TASK GOAL:
An exact copy of every entry is the required answer.

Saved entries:
__________________________________________________
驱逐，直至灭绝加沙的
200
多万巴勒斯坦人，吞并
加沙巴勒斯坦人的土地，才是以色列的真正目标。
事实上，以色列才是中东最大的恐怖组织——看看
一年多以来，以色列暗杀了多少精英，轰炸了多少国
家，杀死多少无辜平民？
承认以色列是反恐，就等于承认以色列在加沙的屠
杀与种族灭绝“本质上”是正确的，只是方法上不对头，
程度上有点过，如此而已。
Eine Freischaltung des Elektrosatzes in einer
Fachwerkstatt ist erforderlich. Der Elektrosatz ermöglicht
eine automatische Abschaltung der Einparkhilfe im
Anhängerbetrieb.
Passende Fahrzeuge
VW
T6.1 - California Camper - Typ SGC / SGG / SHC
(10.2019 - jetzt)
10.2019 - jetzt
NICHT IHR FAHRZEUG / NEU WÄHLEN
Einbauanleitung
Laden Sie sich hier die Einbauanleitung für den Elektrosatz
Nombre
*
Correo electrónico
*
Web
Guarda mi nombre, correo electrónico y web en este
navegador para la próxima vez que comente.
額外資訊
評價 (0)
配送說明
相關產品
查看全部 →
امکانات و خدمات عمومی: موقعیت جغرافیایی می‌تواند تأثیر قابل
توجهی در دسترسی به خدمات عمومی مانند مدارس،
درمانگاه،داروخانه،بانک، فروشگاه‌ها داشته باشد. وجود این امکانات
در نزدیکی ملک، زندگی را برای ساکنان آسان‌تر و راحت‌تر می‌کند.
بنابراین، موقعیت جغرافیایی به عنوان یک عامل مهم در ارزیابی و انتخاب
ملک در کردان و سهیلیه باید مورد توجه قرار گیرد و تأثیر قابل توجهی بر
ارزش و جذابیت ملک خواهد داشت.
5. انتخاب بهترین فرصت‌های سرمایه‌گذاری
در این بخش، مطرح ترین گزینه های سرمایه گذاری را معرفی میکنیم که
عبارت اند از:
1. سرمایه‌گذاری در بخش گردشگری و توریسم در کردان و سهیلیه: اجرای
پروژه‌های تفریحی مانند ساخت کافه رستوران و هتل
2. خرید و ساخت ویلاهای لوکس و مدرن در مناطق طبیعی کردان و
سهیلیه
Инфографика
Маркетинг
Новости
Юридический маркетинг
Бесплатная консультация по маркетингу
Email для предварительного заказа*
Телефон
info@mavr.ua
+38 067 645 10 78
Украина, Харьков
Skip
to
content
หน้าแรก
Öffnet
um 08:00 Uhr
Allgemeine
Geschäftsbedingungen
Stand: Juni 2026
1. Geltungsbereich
__________________________________________________
EXERCISE RESULT:
驱逐，直至灭绝加沙的
200
多万巴勒斯坦人，吞并
加沙巴勒斯坦人的土地，才是以色列的真正目标。
事实上，以色列才是中东最大的恐怖组织——看看
一年多以来，以色列暗杀了多少精英，轰炸了多少国
家，杀死多少无辜平民？
承认以色列是反恐，就等于承认以色列在加沙的屠
杀与种族灭绝“本质上”是正确的，只是方法上不对头，
程度上有点过，如此而已。
Eine Freischaltung des Elektrosatzes in einer
Fachwerkstatt ist erforderlich. Der Elektrosatz ermöglicht
eine automatische Abschaltung der Einparkhilfe im
Anhängerbetrieb.
Passende Fahrzeuge
VW
T6.1 - California Camper - Typ SGC / SGG / SHC
(10.2019 - jetzt)
10.2019 - jetzt
NICHT IHR FAHRZEUG / NEU WÄHLEN
Einbauanleitung
Laden Sie sich hier die Einbauanleitung für den Elektrosatz
Nombre
*
Correo electrónico
*
Web
Guarda mi nombre, correo electrónico y web en este
navegador para la próxima vez que comente.
額外資訊
評價 (0)
配送說明
相關產品
查看全部 →
امکانات و خدمات عمومی: موقعیت جغرافیایی می‌تواند تأثیر قابل
توجهی در دسترسی به خدمات عمومی مانند مدارس،
درمانگاه،داروخانه،بانک، فروشگاه‌ها داشته باشد. وجود این امکانات
در نزدیکی ملک، زندگی را برای ساکنان آسان‌تر و راحت‌تر می‌کند.
بنابراین، موقعیت جغرافیایی به عنوان یک عامل مهم در ارزیابی و انتخاب
ملک در کردان و سهیلیه باید مورد توجه قرار گیرد و تأثیر قابل توجهی بر
ارزش و جذابیت ملک خواهد داشت.
5. انتخاب بهترین فرصت‌های سرمایه‌گذاری
در این بخش، مطرح ترین گزینه های سرمایه گذاری را معرفی میکنیم که
عبارت اند از:
1. سرمایه‌گذاری در بخش گردشگری و توریسم در کردان و سهیلیه: اجرای
پروژه‌های تفریحی مانند ساخت کافه رستوران و هتل
2. خرید و ساخت ویلاهای لوکس و مدرن در مناطق طبیعی کردان و
سهیلیه
Инфографика
Маркетинг
Новости
Юридический маркетинг
Бесплатная консультация по маркетингу
Email для предварительного заказа*
Телефон
info@mavr.ua
+38 067 645 10 78
Украина, Харьков
Skip
to
content
หน้าแรก
Öffnet
um 08:00 Uhr
Allgemeine
Geschäftsbedingungen
Stand: Juni 2026
1. Geltungsbereich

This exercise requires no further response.